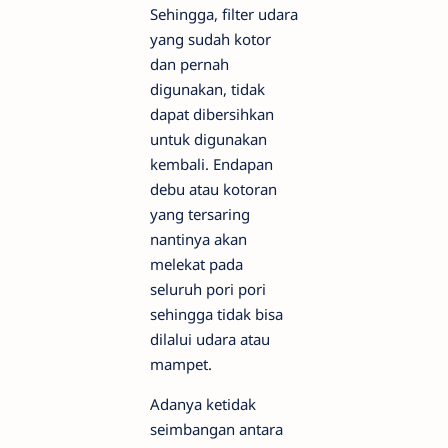
Sehingga, filter udara
yang sudah kotor
dan pernah
digunakan, tidak
dapat dibersihkan
untuk digunakan
kembali. Endapan
debu atau kotoran
yang tersaring
nantinya akan
melekat pada
seluruh pori pori
sehingga tidak bisa
dilalui udara atau
mampet.
Adanya ketidak
seimbangan antara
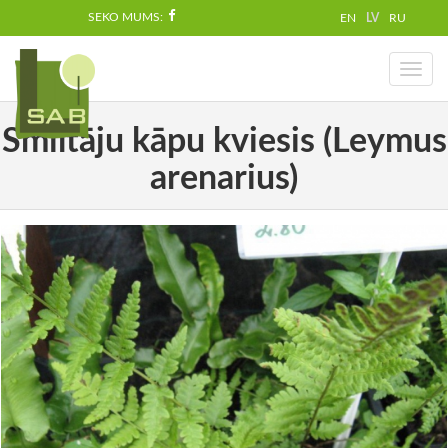
SEKO MUMS:
EN
LV
RU
Toggl
naviga
Smiltāju kāpu kviesis (Leymus
arenarius)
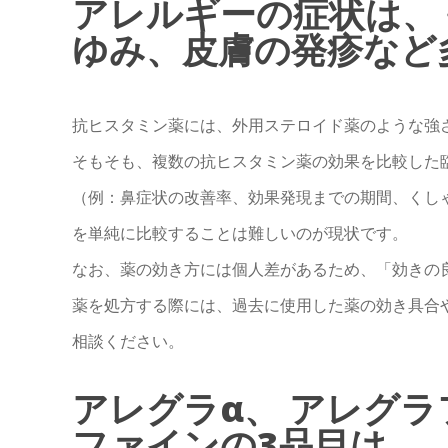
アレルギーの症状は、
ゆみ、皮膚の発疹など多
抗ヒスタミン薬には、外用ステロイド薬のような強
そもそも、複数の抗ヒスタミン薬の効果を比較した
（例：鼻症状の改善率、効果発現までの期間、くし
を単純に比較することは難しいのが現状です。
なお、薬の効き方には個人差があるため、「効きの
薬を処方する際には、過去に使用した薬の効き具合
相談ください。
アレグラα、 アレグラ
ファインの3品目は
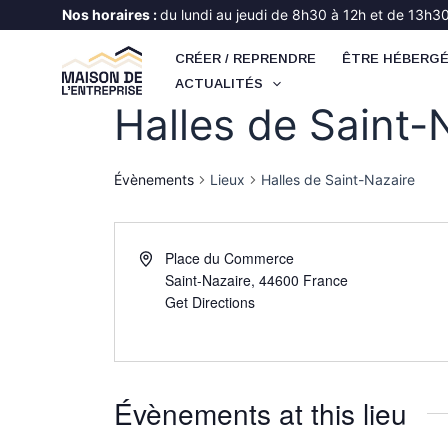
Aller
Nos horaires :
du lundi au jeudi de 8h30 à 12h et de 13h30 
au
CRÉER / REPRENDRE
ÊTRE HÉBERG
contenu
ACTUALITÉS
Halles de Saint-
Évènements
Lieux
Halles de Saint-Nazaire
Place du Commerce
Saint-Nazaire
,
44600
France
Get Directions
Évènements at this lieu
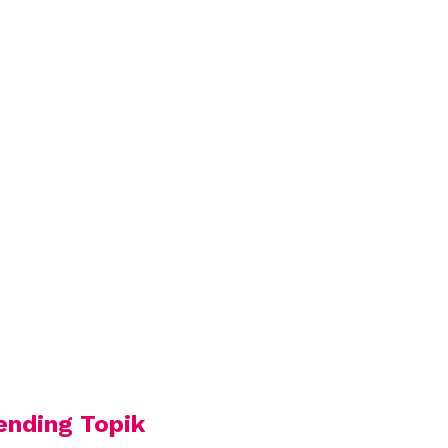
ending Topik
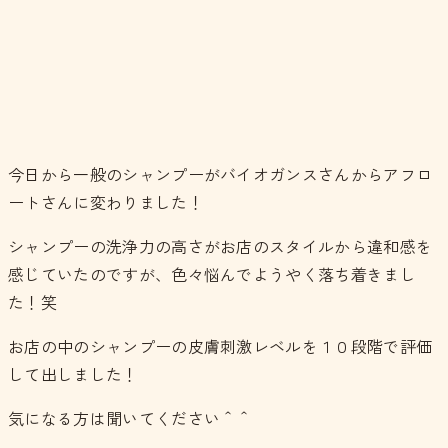
今日から一般のシャンプーがバイオガンスさんからアフロ
ートさんに変わりました！
シャンプーの洗浄力の高さがお店のスタイルから違和感を
感じていたのですが、色々悩んでようやく落ち着きまし
た！笑
お店の中のシャンプーの皮膚刺激レベルを１０段階で評価
して出しました！
気になる方は聞いてください＾＾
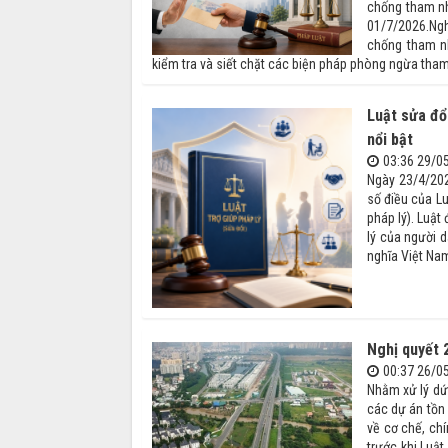
chống tham nh
01/7/2026.Ngh
chống tham nh
kiểm tra và siết chặt các biện pháp phòng ngừa tha
Luật sửa đổ
nổi bật
03:36 29/0
Ngày 23/4/202
số điều của Lu
pháp lý). Luậ
lý của người 
nghĩa Việt Nam
Nghị quyết 
00:37 26/0
Nhằm xử lý dứ
các dự án tồn
về cơ chế, chí
trước khi Luậ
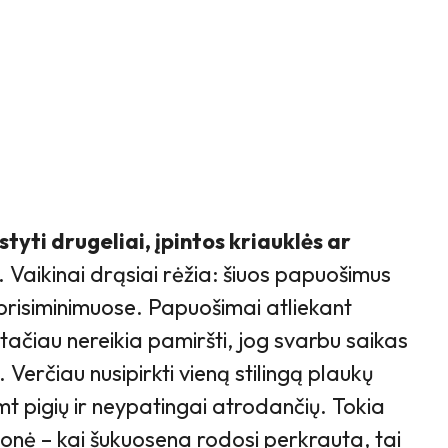
tyti drugeliai, įpintos kriauklės ar
. Vaikinai drąsiai rėžia: šiuos papuošimus
prisiminimuose. Papuošimai atliekant
tačiau nereikia pamiršti, jog svarbu saikas
 Verčiau nusipirkti vieną stilingą plaukų
t pigių ir neypatingai atrodančių. Tokia
monė – kai šukuosena rodosi perkrauta, tai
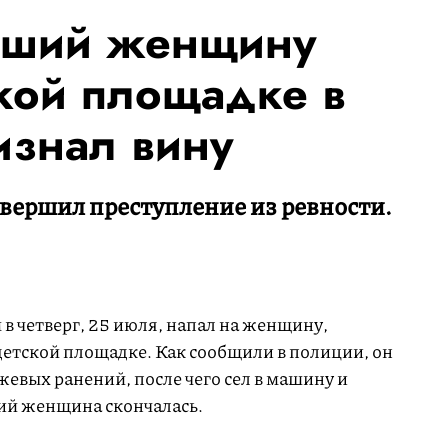
вший женщину
кой площадке в
изнал вину
ершил преступление из ревности.
в четверг, 25 июля, напал на женщину,
детской площадке. Как сообщили в полиции, он
жевых ранений, после чего сел в машину и
ий женщина скончалась.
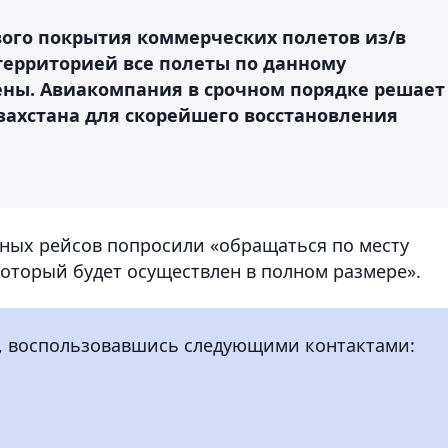
ого покрытия коммерческих полетов из/в
территорией все полеты по данному
ны. Авиакомпания в срочном порядке решает
захстана для скорейшего восстановления
ных рейсов попросили «обращаться по месту
который будет осуществлен в полном размере».
, воспользовавшись следующими контактами:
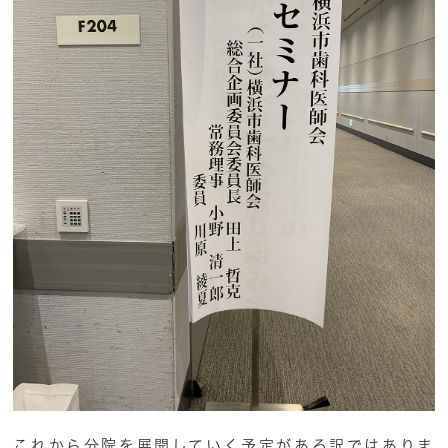
これから分院を展開していく予定がある訳ではありま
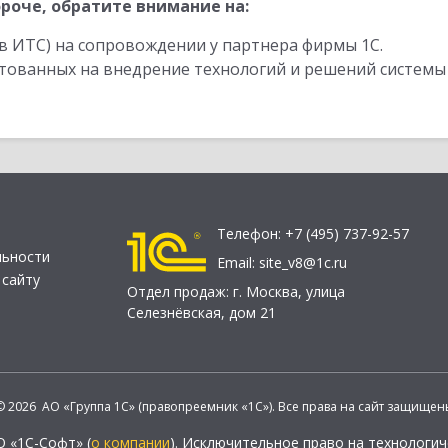
роче, обратите внимание на:
в ИТС) на сопровождении у партнера фирмы 1С.
стованных на внедрение технологий и решений системы
Телефон:
+7 (495) 737-92-57
льности
Email:
site_v8@1c.ru
 сайту
Отдел продаж:
г. Москва
,
улица
Селезнёвская, дом 21
© 2026 АО «Группа 1С» (правопреемник «1С»). Все права на сайт защищен
О «1С-Софт» (
о компании
). Исключительное право на технологи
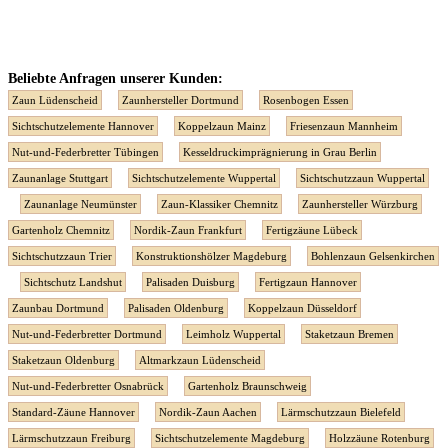
Beliebte Anfragen unserer Kunden:
Zaun Lüdenscheid
Zaunhersteller Dortmund
Rosenbogen Essen
Sichtschutzelemente Hannover
Koppelzaun Mainz
Friesenzaun Mannheim
Nut-und-Federbretter Tübingen
Kesseldruckimprägnierung in Grau Berlin
Zaunanlage Stuttgart
Sichtschutzelemente Wuppertal
Sichtschutzzaun Wuppertal
Zaunanlage Neumünster
Zaun-Klassiker Chemnitz
Zaunhersteller Würzburg
Gartenholz Chemnitz
Nordik-Zaun Frankfurt
Fertigzäune Lübeck
Sichtschutzzaun Trier
Konstruktionshölzer Magdeburg
Bohlenzaun Gelsenkirchen
Sichtschutz Landshut
Palisaden Duisburg
Fertigzaun Hannover
Zaunbau Dortmund
Palisaden Oldenburg
Koppelzaun Düsseldorf
Nut-und-Federbretter Dortmund
Leimholz Wuppertal
Staketzaun Bremen
Staketzaun Oldenburg
Altmarkzaun Lüdenscheid
Nut-und-Federbretter Osnabrück
Gartenholz Braunschweig
Standard-Zäune Hannover
Nordik-Zaun Aachen
Lärmschutzzaun Bielefeld
Lärmschutzzaun Freiburg
Sichtschutzelemente Magdeburg
Holzzäune Rotenburg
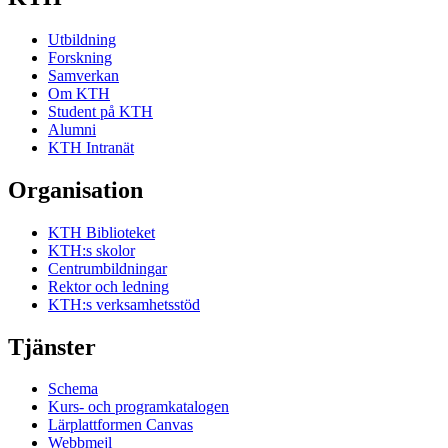
Utbildning
Forskning
Samverkan
Om KTH
Student på KTH
Alumni
KTH Intranät
Organisation
KTH Biblioteket
KTH:s skolor
Centrumbildningar
Rektor och ledning
KTH:s verksamhetsstöd
Tjänster
Schema
Kurs- och programkatalogen
Lärplattformen Canvas
Webbmejl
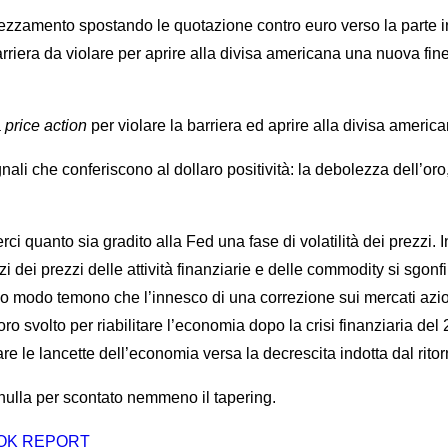
prezzamento spostando le quotazione contro euro verso la parte 
riera da violare per aprire alla divisa americana una nuova fine
a
price action
per violare la barriera ed aprire alla divisa american
nali che conferiscono al dollaro positività: la debolezza dell’oro,
i quanto sia gradito alla Fed una fase di volatilità dei prezzi. In
i dei prezzi delle attività finanziarie e delle commodity si sgonf
sso modo temono che l’innesco di una correzione sui mercati azi
 svolto per riabilitare l’economia dopo la crisi finanziaria del 
are le lancette dell’economia versa la decrescita indotta dal ritor
nulla per scontato nemmeno il tapering.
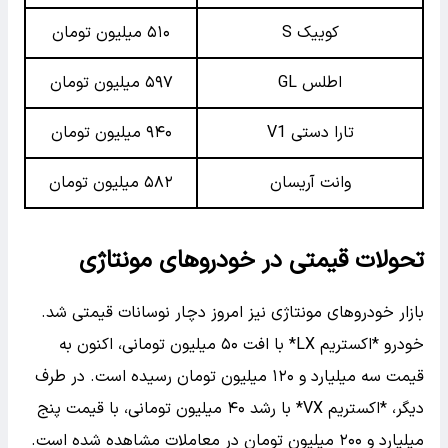
کوییک S
۵۱۰ میلیون تومان
اطلس GL
۵۹۷ میلیون تومان
تارا دستی V1
۹۴۰ میلیون تومان
وانت آریسان
۵۸۲ میلیون تومان
تحولات قیمتی در خودروهای مونتاژی
بازار خودروهای مونتاژی نیز امروز دچار نوسانات قیمتی شد.
خودرو *اکستریم LX* با افت ۵۰ میلیون تومانی، اکنون به
قیمت سه میلیارد و ۱۲۰ میلیون تومان رسیده است. در طرف
دیگر، *اکستریم VX* با رشد ۴۰ میلیون تومانی، با قیمت پنج
میلیارد و ۲۰۰ میلیون تومان در معاملات مشاهده شده است.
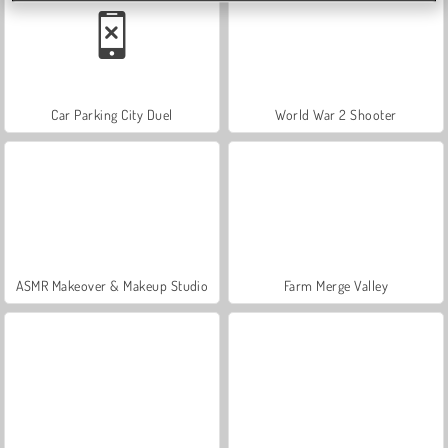
Car Parking City Duel
World War 2 Shooter
ASMR Makeover & Makeup Studio
Farm Merge Valley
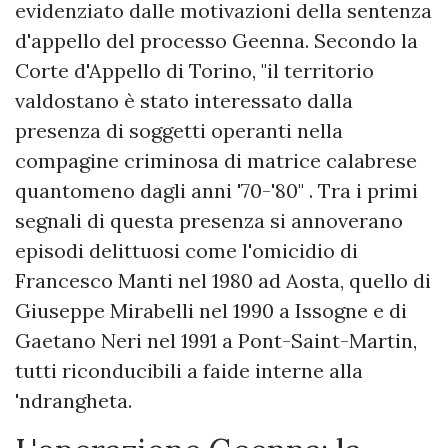
evidenziato dalle motivazioni della sentenza
d'appello del processo Geenna. Secondo la
Corte d'Appello di Torino, "il territorio
valdostano è stato interessato dalla
presenza di soggetti operanti nella
compagine criminosa di matrice calabrese
quantomeno dagli anni '70-'80" . Tra i primi
segnali di questa presenza si annoverano
episodi delittuosi come l'omicidio di
Francesco Manti nel 1980 ad Aosta, quello di
Giuseppe Mirabelli nel 1990 a Issogne e di
Gaetano Neri nel 1991 a Pont-Saint-Martin,
tutti riconducibili a faide interne alla
'ndrangheta.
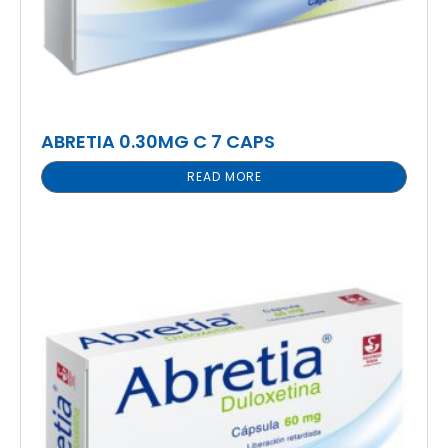
ABRETIA 0.30MG C 7 CAPS
READ MORE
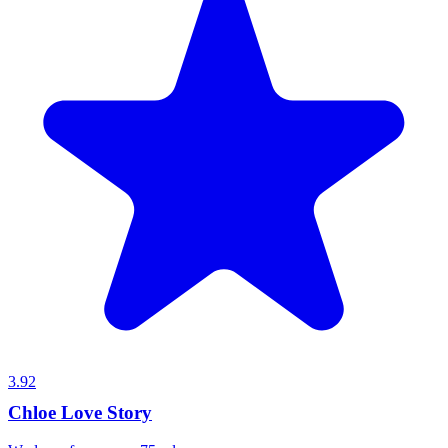
3.92
Chloe Love Story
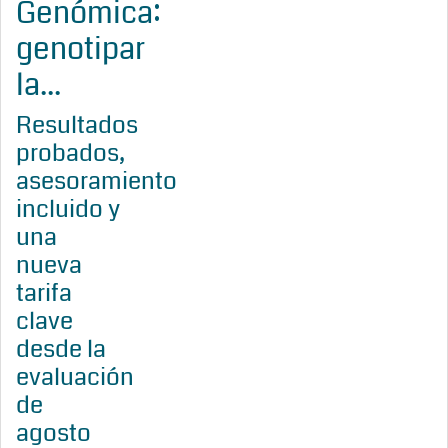
Genómica:
genotipar
la...
Resultados
probados,
asesoramiento
incluido y
una
nueva
tarifa
clave
desde la
evaluación
de
agosto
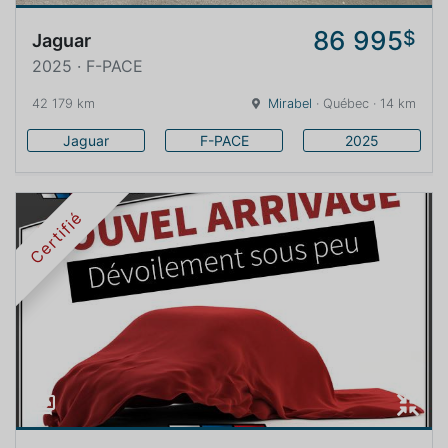
86 995
$
Jaguar
2025 · F-PACE
42 179 km
Mirabel
· Québec · 14 km
Jaguar
F-PACE
2025
Certifié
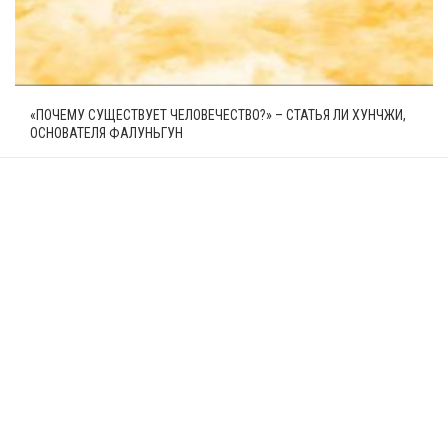
«ПОЧЕМУ СУЩЕСТВУЕТ ЧЕЛОВЕЧЕСТВО?» – СТАТЬЯ ЛИ ХУНЧЖИ,
ОСНОВАТЕЛЯ ФАЛУНЬГУН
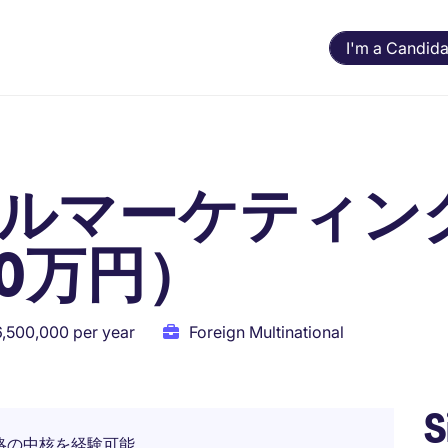
I'm a Candida
タルマーケティン
0万円）
6,500,000 per year
Foreign Multinational
S
略の中核を経験可能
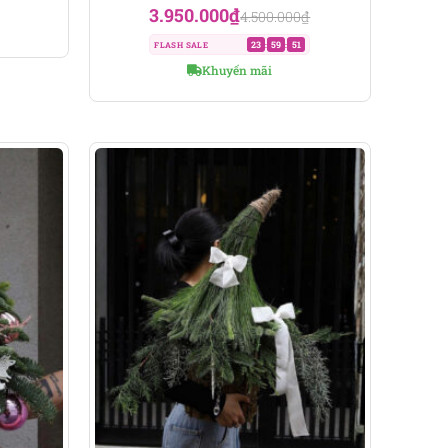
3.950.000
₫
4.500.000
₫
23
59
49
FLASH SALE
:
:
Khuyến mãi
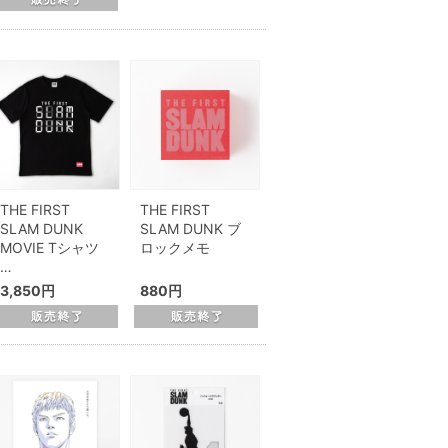
THE FIRST
THE FIRST
SLAM DUNK
SLAM DUNK ブ
MOVIE Tシャツ
ロックメモ
…
3,850円
880円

---

[Aim of the task]
Taking the entries above, copy word for word the lines from the one with "Zaun-Klassiker Chemnitz" up to and including the one with "sso modo temono", without any picture.

[Answer to this problem]
Zaun-Klassiker Chemnitz
Zaunhersteller Würzburg
Gartenholz Chemnitz
Nordik-Zaun Frankfurt
Fertigzäune Lübeck
Sichtschutzzaun Trier
Konstruktionshölzer Magdeburg
Bohlenzaun Gelsenkirchen
Sichtschutz Landshut
Palisaden Duisburg
Fertigzaun Hannover
Zaunbau Dortmund
Palisaden Oldenburg
Koppelzaun Düsseldorf
Nut-und-Federbretter Dortmund
Leimholz Wuppertal
Staketzaun Bremen
Staketzaun Oldenburg
Altmarkzaun Lüdenscheid
Nut-und-Federbretter Osnabrück
Gartenholz Braunschweig
Standard-Zäune Hannover
Nordik-Zaun Aachen
Lärmschutzzaun Bielefeld
Lärmschutzzaun Freiburg
Sichtschutzelemente Magdeburg
Holzzäune Rotenburg
Utbildning
Forskning
Samverkan
Om KTH
Student på KTH
Alumni
KTH Intranät
Organisation
KTH Biblioteket
KTH:s skolor
Centrumbildningar
Rektor och ledning
KTH:s verksamhetsstöd
Tjänster
Schema
Kurs- och programkatalogen
Lärplattformen Canvas
Webbmejl
prezzamento spostando le quotazione contro euro verso la parte 
riera da violare per aprire alla divisa americana una nuova fine
a
price action
per violare la barriera ed aprire alla divisa american
nali che conferiscono al dollaro positività: la debolezza dell’oro,
i quanto sia gradito alla Fed una fase di volatilità dei prezzi. In
i dei prezzi delle attività finanziarie e delle commodity si sgonf
sso modo temono che l’innesco di una correzione sui mercati azi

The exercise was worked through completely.